И думный дворянин с дьяком пошли в людскую – ужинать.
3. ЗДРАВСТВУЙ НА ВСЕ ЧЕТЫРЕ ВЕТРА!
Таисья встретила Сильвестра Петровича молча, поклонилась низко.
За пролетевшие годы словно бы созрела гордая ее красота: не так ярок был теперь румянец, не часто вспыхивали усмешкой глаза, в них стоял ровный, спокойный блеск. Она уж не смеялась заливисто, как прежде, – приветливая, участливая улыбка светилась на ее губах. Теперь не было на ней ни сережек, ни перстеньков, которым так радовалась она в былые годы, но и вдовьего, горького, сиротского не заметил Сильвестр Петрович во всем ее облике. Если б не знать о смерти кормщика, – пожалуй, по виду Таисьи ни о чем не догадаться бы: глубоко бывает такое горе, не распознать его сразу, не разглядеть равнодушному взгляду. Но Иевлев был не чужим покойному Рябову и сразу увидел, что Таисья нынче совсем иная, чем в те далекие дни, когда Сильвестр Петрович, отбывая с другими стольниками в заморские края, крестил у Ивана Савватеевича того Ванятку, который в сапожках и вышитой рубашечке стоял сейчас возле матери и спокойно, лукавым, отцовским взглядом смотрел на незнакомого офицера со шпагою.
– Он и есть крестник мой? – спросил Сильвестр Петрович.
– Он! – ответила Таисья, и выражение особой материнской гордости озарило ее лицо.
– Ну, здравствуй! – сказал Иевлев мальчику.
– Здравствуй на все четыре ветра, коли не шутишь, – голосом, исполненным достоинства, и без поклона ответило дитя Иевлеву, и страшно стало, – так вспомнился сам Рябов в тот час, когда не хотел он поклониться Апраксину на взгорье у Двины и когда не поклонился самому Петру Алексеевичу.
Скрывая волнение, Сильвестр Петрович шагнул вперед, стремительно, сильными руками поднял мальчика к потолку и, глядя на него снизу, с радостно бьющимся сердцем подумал: «Господи боже ты мой, и чего только не сделает такой народ, и чего только не сделаешь во славу его и в честь русского имени!»
Поцеловав мальчика в лоб, он поставил его на пол, взял за руку и велел:
– Ну, веди, хозяин, в горницу.
Мальчик повел. Навстречу с лавки поднялся плечистый капрал со знакомым лицом, смущенно положил на стол ножик и мельницу, что искусно мастерил из щепок. Иевлев всмотрелся – узнал: то был разжалованный в давние годы офицер при таможне Афанасий Петрович Крыков. От времени словно бы посуровело лицо капрала. Он стоял смирно, подняв голову. Вошедший моряк с большим чином капитан-командора подал сухую, горячую ладонь, близко глядя в глаза, сказал:
– Здравствуй, Афанасий Петрович. Рад тебя видеть!
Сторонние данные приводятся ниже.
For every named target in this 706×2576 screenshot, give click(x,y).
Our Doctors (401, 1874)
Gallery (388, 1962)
– И я тебе рад! – просто ответил Крыков. – По доброму ли здоровью прибыл? Каково ехалось? Волков у нас ныне тьма-тьмущая...
Сильвестр Петрович ответил учтиво, поклонился бабке Евдохе, ветошью вытиравшей и без того чистую лавку для гостя, весело осмотрел горницу, в которой щебетали, щелкали и высвистывали птицы, зеленели в горшках и ящиках травы и малые деревца, поспрошал Ванятку, как что зовется из трав и птиц, потом сел и отдал мальчику шпагу – на смотрение. Крыков все поглядывал на Сильвестра Петровича, он спросил:
– Что глядишь, господин Крыков? Переменился я?
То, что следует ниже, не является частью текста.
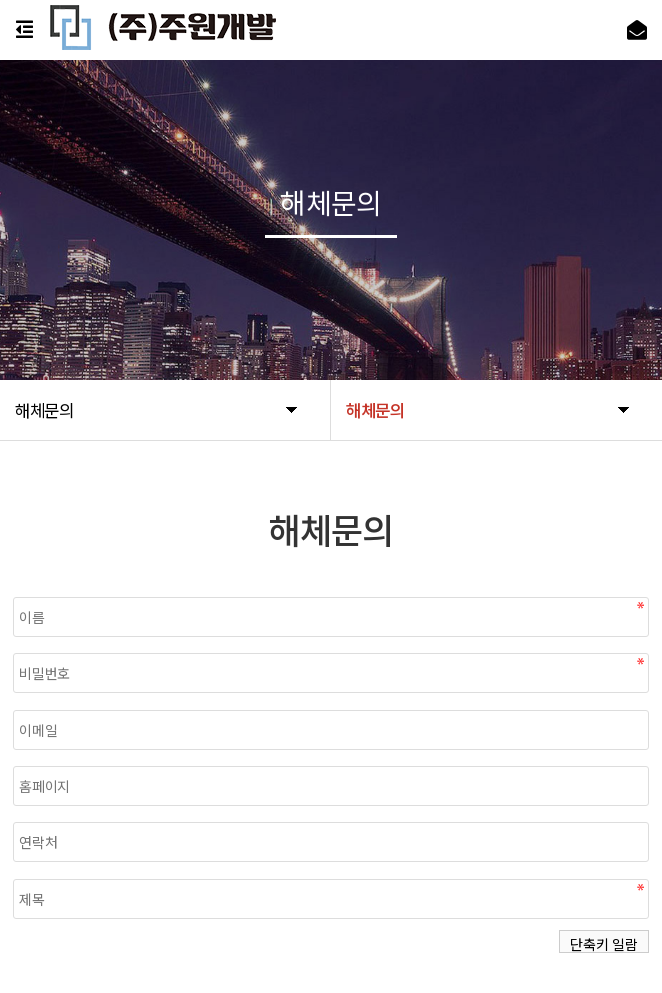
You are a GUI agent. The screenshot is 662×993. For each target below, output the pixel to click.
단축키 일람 (603, 943)
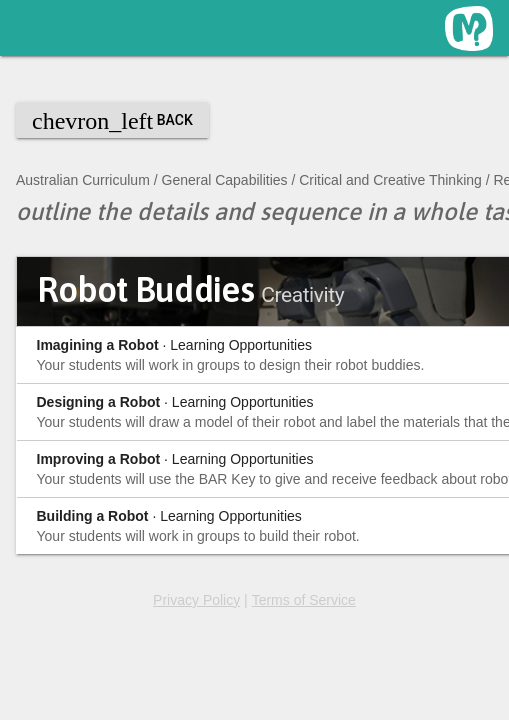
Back (112, 121)
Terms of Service (304, 600)
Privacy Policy (196, 600)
– Переменился, Сильвестр Петрович. Есть грех. Был, прости на правде, вьюношем, а ныне муж. Взошел, видать, в года...
Иевлев усмехнулся:
– Да и ты не помолодел, господин Крыков...
Ванятка, высунув язык от напряжения всех своих силенок, вытянул наконец шпагу из ножен, похвастался Крыкову:
– Вишь, дядя Афоня, – шпага! Тебе бы такую...
Бурое от морозов и ветров лицо капрала дрогнуло. Ванятка задел самое больное место, – он не нашелся, что ответить. За него ответил Иевлев:
– Будет и у дяди Афони шпага, будет, дитятко...
Таисья вспыхнула, поняла. Афанасий Петрович, чтобы скрыть волнение, охватившее его, опять принялся строгать щепки для будущей мельницы. Сильвестр Петрович снял со стены искусно сделанную рамочку, прочитал старый пергамент, вделанный в рамочку. То была жалованная грамота царя Ивана Васильевича, данная им кормщику лодейному Рябову Ивану Савватеевичу на плавание во все моря и земли – до Аглицкой и Римской...
– У бабиньки у Евдохи хранилась, – объяснила Таисья, увидев недоумение на лице Иевлева. – Ванюши моего покойного и родитель, и дед, и прадед – все в дальние моря хаживали и почасту. Савватеями крестились, либо Иванами, да Федорами еще. Так вот оно и осталось: Иваны, Савватеи, Федоры Рябовы. Рукавицы его старые есть – под иконой висят, и могильник, сумочка так по-нашему, по-простому называется рыбацкая. Более ничего...
– Бахилы еще тятины в амбарушке! – напомнил Ванятка. – Только они дырявые, не сгодятся тебе, дядечка...
Иевлев усмехнулся, потянул мальчика к себе, посмотрел в его зеленые с искрами глаза, спросил тихо:
– А ты кем будешь, воин?
– Рыбаком буду! – выкручиваясь из рук Сильвестра Петровича, сказал Ванятка. – Морского дела старателем, вот кем!
– Испужаешься! – молвил Иевлев. – Где тебе! Море – оно хитрое!
– Я и сам не прост! – ответил мальчик. – Меня вот дядя Афоня на таможенный карбас брал, в море ходили...
Крыков издали кивнул; Таисья, грустно улыбаясь, смотрела на сына. Сильвестр Петрович, поблагодарив за ласку, поднялся, спросил, куда он определен будет на жительство. Таисья отвела его в другую половину, где все устлано было половиками и половичками, где тоже зеленели в горшках травы и маленькие деревца. Егорша уже распоряжался вещами Иевлева, расставлял на столе книги, раскладывал чертежные инструменты, повесил на стене компас, барометр, пистолеты, саблю и палаш. В шандале потрескивали свечи, в печи жарко горели дрова. Кот, важно выгибаясь, заспанным хозяином прошелся по добела выскобленному полу.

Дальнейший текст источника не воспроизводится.